* **ABOUT THIS TASK**
Reproduce the records starting at the line that contains "Contatti e info utili" and running to the last line, exactly and in full.

-------- MATERIAL FOR THIS EXERCISE

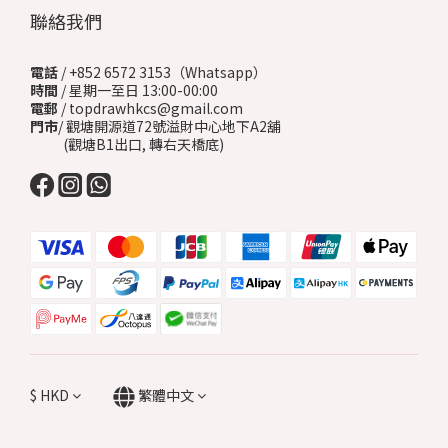
聯絡我們
電話
/ +852 6572 3153（Whatsapp）
時間
/ 星期一至日 13:00-00:00
電郵
/ topdrawhkcs@gmail.com
門市
/ 觀塘開源道72號溢財中心地下A2舖
(觀塘B1出口, 轉右天橋底)
$
HKD
繁體中文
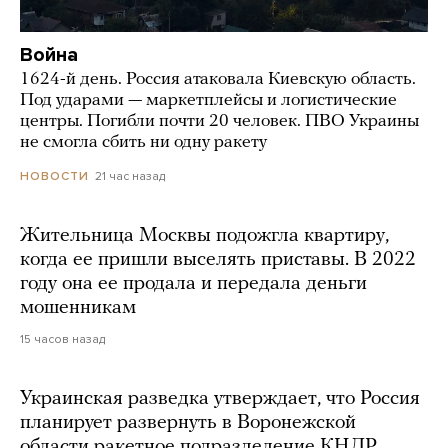
Война
1624-й день. Россия атаковала Киевскую область.
Под ударами — маркетплейсы и логистические
центры. Погибли почти 20 человек. ПВО Украины
не смогла сбить ни одну ракету
21 час назад
НОВОСТИ
Жительница Москвы подожгла квартиру,
когда ее пришли выселять приставы. В 2022
году она ее продала и передала деньги
мошенникам
15 часов назад
Украинская разведка утверждает, что Россия
планирует развернуть в Воронежской
области ракетное подразделение КНДР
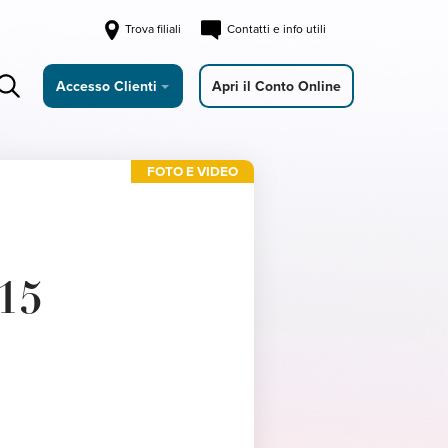
Trova filiali
Contatti e info utili
Accesso Clienti
Apri il Conto Online
FOTO E VIDEO
15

----------------

* **ANSWER**
Contatti e info utili
Accesso Clienti
Apri il Conto Online
FOTO E VIDEO
15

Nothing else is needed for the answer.